Top of Material for this task

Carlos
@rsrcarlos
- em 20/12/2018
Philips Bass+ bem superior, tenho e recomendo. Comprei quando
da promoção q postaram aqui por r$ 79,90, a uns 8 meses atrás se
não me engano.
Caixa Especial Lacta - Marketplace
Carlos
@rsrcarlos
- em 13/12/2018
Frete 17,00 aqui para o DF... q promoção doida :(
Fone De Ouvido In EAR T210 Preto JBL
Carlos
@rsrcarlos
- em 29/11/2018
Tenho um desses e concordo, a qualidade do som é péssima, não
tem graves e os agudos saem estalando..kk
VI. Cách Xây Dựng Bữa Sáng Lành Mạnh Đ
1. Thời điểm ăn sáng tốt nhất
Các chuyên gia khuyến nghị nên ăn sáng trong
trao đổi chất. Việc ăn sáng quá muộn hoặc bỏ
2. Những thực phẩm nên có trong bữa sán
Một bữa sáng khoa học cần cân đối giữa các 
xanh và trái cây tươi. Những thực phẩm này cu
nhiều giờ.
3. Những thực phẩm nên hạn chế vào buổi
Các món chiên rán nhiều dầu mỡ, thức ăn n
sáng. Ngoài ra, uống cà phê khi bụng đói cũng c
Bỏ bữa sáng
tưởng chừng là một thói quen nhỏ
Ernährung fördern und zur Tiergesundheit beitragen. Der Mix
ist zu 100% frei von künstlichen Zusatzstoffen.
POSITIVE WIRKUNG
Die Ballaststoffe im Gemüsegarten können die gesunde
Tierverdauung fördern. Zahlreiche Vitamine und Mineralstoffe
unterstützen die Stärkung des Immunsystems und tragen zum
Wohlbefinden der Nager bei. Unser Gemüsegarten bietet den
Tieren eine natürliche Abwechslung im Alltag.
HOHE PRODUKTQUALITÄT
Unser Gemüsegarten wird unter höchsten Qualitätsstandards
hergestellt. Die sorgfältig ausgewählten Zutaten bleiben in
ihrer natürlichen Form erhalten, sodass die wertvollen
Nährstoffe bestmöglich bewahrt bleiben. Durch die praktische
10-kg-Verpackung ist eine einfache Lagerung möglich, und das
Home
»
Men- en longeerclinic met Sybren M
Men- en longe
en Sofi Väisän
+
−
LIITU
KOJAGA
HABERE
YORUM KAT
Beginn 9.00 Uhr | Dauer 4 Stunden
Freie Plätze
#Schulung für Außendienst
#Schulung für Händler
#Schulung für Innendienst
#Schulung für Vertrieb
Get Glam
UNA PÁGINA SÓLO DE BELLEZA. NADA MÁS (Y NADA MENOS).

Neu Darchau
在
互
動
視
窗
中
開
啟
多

Bottom of Material for this task

#### Exercise requirements:
Give back each line of the material above exactly as it appears.

#### Answer area:
Carlos
@rsrcarlos
- em 20/12/2018
Philips Bass+ bem superior, tenho e recomendo. Comprei quando
da promoção q postaram aqui por r$ 79,90, a uns 8 meses atrás se
não me engano.
Caixa Especial Lacta - Marketplace
Carlos
@rsrcarlos
- em 13/12/2018
Frete 17,00 aqui para o DF... q promoção doida :(
Fone De Ouvido In EAR T210 Preto JBL
Carlos
@rsrcarlos
- em 29/11/2018
Tenho um desses e concordo, a qualidade do som é péssima, não
tem graves e os agudos saem estalando..kk
VI. Cách Xây Dựng Bữa Sáng Lành Mạnh Đ
1. Thời điểm ăn sáng tốt nhất
Các chuyên gia khuyến nghị nên ăn sáng trong
trao đổi chất. Việc ăn sáng quá muộn hoặc bỏ
2. Những thực phẩm nên có trong bữa sán
Một bữa sáng khoa học cần cân đối giữa các 
xanh và trái cây tươi. Những thực phẩm này cu
nhiều giờ.
3. Những thực phẩm nên hạn chế vào buổi
Các món chiên rán nhiều dầu mỡ, thức ăn n
sáng. Ngoài ra, uống cà phê khi bụng đói cũng c
Bỏ bữa sáng
tưởng chừng là một thói quen nhỏ
Ernährung fördern und zur Tiergesundheit beitragen. Der Mix
ist zu 100% frei von künstlichen Zusatzstoffen.
POSITIVE WIRKUNG
Die Ballaststoffe im Gemüsegarten können die gesunde
Tierverdauung fördern. Zahlreiche Vitamine und Mineralstoffe
unterstützen die Stärkung des Immunsystems und tragen zum
Wohlbefinden der Nager bei. Unser Gemüsegarten bietet den
Tieren eine natürliche Abwechslung im Alltag.
HOHE PRODUKTQUALITÄT
Unser Gemüsegarten wird unter höchsten Qualitätsstandards
hergestellt. Die sorgfältig ausgewählten Zutaten bleiben in
ihrer natürlichen Form erhalten, sodass die wertvollen
Nährstoffe bestmöglich bewahrt bleiben. Durch die praktische
10-kg-Verpackung ist eine einfache Lagerung möglich, und das
Home
»
Men- en longeerclinic met Sybren M
Men- en longe
en Sofi Väisän
+
−
LIITU
KOJAGA
HABERE
YORUM KAT
Beginn 9.00 Uhr | Dauer 4 Stunden
Freie Plätze
#Schulung für Außendienst
#Schulung für Händler
#Schulung für Innendienst
#Schulung für Vertrieb
Get Glam
UNA PÁGINA SÓLO DE BELLEZA. NADA MÁS (Y NADA MENOS).

Neu Darchau
在
互
動
視
窗
中
開
啟
多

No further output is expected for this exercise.